Profile. A briefing meeting with HPC storage supplier Panasas’ chief exec in April revealed a company intent on broadening its partner base, building a lower entry-level system and working on understanding how it could partner with public cloud suppliers.
Panasas’ CEO is Tom Shea and he got the top job in September last year, after he was promoted from the COO position.
Since then, Panasas has joined Securities Technology Analysis Center (STAC), the financial benchmarking organisation, and Shea has hired some new execs. Brian Petersen took on the COO role in November, 2020. Brian Reed became VP for Products and Alliances in February. Todd Ruff was hired as VP for marketing in March as was Richio Aikawa who joined as director of Vertical Solutions. Aikawa has a focus on the financial market and looks after the STAC area.
Shea says the prior move of the PanFS software to a Linux base “opened up new partnership possibilities.”
The new exec hires are part of the reason that Panasas is apparently “a much more partner-centric company than before.” However, although he says it is his top priority, Shea had no new partnership news to share when we spoke.
The CEO says Panasas supplies its storage into the AI and machine learning markets. Knowing that GPU servers are a prominent feature of that market, B&F asked Shea about partnering with Nvidia. He wouldn’t be drawn, but did say: “Yes, we need to supply data to GPU servers [and] it’s a relatively straightforward product extension.”
WekaIO and Spectrum Scale
We ask if WekaIO is a competitor, to which Shea responds: “In general, no. We have different customers.”

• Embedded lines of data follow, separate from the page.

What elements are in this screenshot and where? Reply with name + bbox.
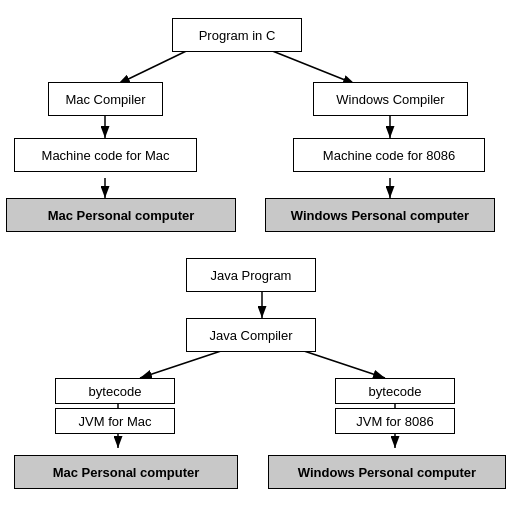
windows-compiler: Windows Compiler [313,82,468,116]
machine-code-8086: Machine code for 8086 [293,138,485,172]
mac-pc-1: Mac Personal computer [6,198,236,232]
machine-code-mac: Machine code for Mac [14,138,197,172]
windows-pc-2: Windows Personal computer [268,455,506,489]
program-in-c: Program in C [172,18,302,52]
java-program: Java Program [186,258,316,292]
right-bytecode: bytecode [335,378,455,404]
mac-compiler: Mac Compiler [48,82,163,116]
jvm-8086: JVM for 8086 [335,408,455,434]
svg-line-9 [140,348,230,378]
left-bytecode: bytecode [55,378,175,404]
mac-pc-2: Mac Personal computer [14,455,238,489]
jvm-mac: JVM for Mac [55,408,175,434]
svg-line-10 [295,348,385,378]
diagram-container: Program in C Mac Compiler Windows Compil… [0,0,523,506]
java-compiler: Java Compiler [186,318,316,352]
windows-pc-1: Windows Personal computer [265,198,495,232]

A typical Panasas customer has tens to hundreds of different workloads and 2 to 20 petabytes of data, he says. They can throw any and all of it at a Panasas’ filesystem because it auto tunes, and copes with small files, large files, medium files, heavy read loads, write loads or mixed IO loads, whether for HPC or AI jobs, he adds.
And IBM’s Spectrum Scale? It is “a worthy competitor and probably our closest competitor.” He adds that he thinks it is quite complex, however.
What about containers? “We see it as a tool customers are using. I think that it will become a big deal as more HPC is done in the cloud.”
Public cloud elephant
Yes, the public cloud, the elephant in the HPC room.
Shea admits: “Customers like the hybrid cloud. They want to burst to the public cloud.”
He tells us he wants to extend Panasas’ value proposition to the public cloud in a way that makes sense.
The thumping great problem is moving data when you have files in the terabytes and petabytes of data. “How do I get the data where it needs to be?” says Shea of the issue.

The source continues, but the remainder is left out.